A ce stade, la situation devient critique. Quand la violence devient routine, la rébellion titre de gloire, le consensus social est menacé. Des forces de police usées, excédées, de ce rôle répressif qui se substitue semaine après semaine à l’ensemble de leurs missions de protection de la société, perdent leur discernement. Soucieux de ne pas les décourager, alors que leurs conditions de travail se dégradent du fait de l’état de protestation permanente, le gouvernement évite de procéder aux recadrages nécessaires, et soutient ses policiers en toutes circonstances, laissant ainsi prospérer l’impression d’un usage abusif délibéré de la force, face auquel une solidarité des manifestants pacifiques avec les plus violents deviendrait légitime. Une spirale de la violence est enclenchée, qui conduit inévitablement à une aggravation du désordre et donc à la ruine de l’autorité de l’Etat.

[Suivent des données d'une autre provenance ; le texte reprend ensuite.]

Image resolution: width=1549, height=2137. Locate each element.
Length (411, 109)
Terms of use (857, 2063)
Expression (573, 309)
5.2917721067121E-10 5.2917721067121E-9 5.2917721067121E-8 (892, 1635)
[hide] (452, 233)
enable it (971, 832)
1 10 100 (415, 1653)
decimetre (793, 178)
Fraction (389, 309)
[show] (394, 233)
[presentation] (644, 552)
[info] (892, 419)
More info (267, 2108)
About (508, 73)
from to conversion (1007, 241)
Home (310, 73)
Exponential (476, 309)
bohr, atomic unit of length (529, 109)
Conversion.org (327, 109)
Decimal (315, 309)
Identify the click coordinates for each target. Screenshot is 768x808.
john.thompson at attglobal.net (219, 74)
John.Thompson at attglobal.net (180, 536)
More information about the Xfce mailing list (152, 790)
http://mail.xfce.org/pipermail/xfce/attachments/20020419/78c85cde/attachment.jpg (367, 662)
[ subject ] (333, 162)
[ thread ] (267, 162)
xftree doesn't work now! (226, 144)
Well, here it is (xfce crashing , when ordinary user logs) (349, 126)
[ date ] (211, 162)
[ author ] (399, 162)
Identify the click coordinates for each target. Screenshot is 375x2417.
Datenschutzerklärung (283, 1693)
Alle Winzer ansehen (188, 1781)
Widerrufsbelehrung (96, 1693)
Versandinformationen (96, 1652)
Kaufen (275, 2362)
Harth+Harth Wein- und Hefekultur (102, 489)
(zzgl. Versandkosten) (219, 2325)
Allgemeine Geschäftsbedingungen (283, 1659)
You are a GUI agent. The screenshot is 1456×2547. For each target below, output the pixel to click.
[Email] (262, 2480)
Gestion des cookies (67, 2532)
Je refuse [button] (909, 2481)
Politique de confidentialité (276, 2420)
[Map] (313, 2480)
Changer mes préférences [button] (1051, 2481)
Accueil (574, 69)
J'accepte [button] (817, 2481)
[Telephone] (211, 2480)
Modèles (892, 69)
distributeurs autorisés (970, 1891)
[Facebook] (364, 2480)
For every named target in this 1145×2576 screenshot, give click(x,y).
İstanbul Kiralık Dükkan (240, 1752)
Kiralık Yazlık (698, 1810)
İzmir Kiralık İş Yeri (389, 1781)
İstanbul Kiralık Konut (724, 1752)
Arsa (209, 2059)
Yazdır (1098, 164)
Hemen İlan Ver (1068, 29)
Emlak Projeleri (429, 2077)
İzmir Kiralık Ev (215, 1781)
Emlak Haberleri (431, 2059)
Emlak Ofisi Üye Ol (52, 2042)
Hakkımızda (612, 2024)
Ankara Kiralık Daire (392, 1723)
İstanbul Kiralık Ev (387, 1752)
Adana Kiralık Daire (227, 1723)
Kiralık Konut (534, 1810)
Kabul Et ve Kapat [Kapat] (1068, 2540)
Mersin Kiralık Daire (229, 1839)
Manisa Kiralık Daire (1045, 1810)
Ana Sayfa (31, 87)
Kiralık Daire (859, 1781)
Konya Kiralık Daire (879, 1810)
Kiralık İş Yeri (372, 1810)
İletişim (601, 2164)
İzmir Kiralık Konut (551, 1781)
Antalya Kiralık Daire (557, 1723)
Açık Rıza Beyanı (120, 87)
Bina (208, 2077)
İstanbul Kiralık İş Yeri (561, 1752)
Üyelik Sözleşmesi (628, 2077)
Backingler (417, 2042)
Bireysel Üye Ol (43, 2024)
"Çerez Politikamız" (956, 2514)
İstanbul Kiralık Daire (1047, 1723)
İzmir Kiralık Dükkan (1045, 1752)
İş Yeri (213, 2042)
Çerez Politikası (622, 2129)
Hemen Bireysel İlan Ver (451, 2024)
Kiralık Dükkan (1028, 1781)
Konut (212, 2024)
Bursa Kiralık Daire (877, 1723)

Ce discrédit de l’Etat est accéléré par les prises de positions politiques des opposants. Qui oublient leur vocation à exercer un jour ou l’autre le pouvoir, pour joindre leur voix au choeur de la dénonciation hebdomadaire des violences policières. Entre déni d’un gouvernement qui sanctuarise la police en rejetant par avance toute critique de l’action policière, et dénonciation systématique d’opposants qui font mine de voir chaque samedi, sur les Champs Elysées, les prémices de la mise en place d’une dictature à la française, la voie est balisée pour toutes les provocations. Une mention spéciale à ce stade à Jean-Luc Mélenchon, qui en qualifiant les policiers de “barbares” et en faisant mine de croire qu’ils seraient prêts à attenter à sa vie, jette un peu plus d’huile sur le feu et brouille encore les repères démocratiques.

Comment sortir de cette mauvaise passe? Comment retrouver un peu de raison? Comment ne pas y perdre l’envie, voire le droit, de manifester pacifiquement? Sans doute pour le gouvernement, en remettant à plat les stratégies de maintien de l’ordre. Il n’est pas normal que l’intervention de la police, nécessaire lorsque l’ordre public est menacé, se solde de façon systématique par des blessures graves pour les manifestants. La gestion “au contact” des manifestants violents a montré ses limites. Dans le même temps, le pouvoir doit sortir de son impuissance à fabriquer du consensus autour de ses projets de réforme. L’absence durable et systématique de consentement à l’action qu’il mène le conduirait dans une impasse. Pour l’opposition politique, il est urgent de retrouver des repères, et de reprendre quelque distance vis à vis de l’action violente. Encourager des manifestants qui détruisent chaque samedi Abribus et vitrines est une voie sans issue. Et qui ne leur permettra ni de se refaire une crédibilité vis à vis des électeurs, ni de peser sur les réformes en cours. Les uns et les autres doivent retrouver le chemin du dialogue et de la confrontation pacifique et constructive des idées. C’est à cette condition que le niveau de violence diminuera, que les réformes auront une chance d’aboutir, et que revivront des alternatives politiques nous permettant de sortir du choix manichéen entre “progressisme” et barbarie.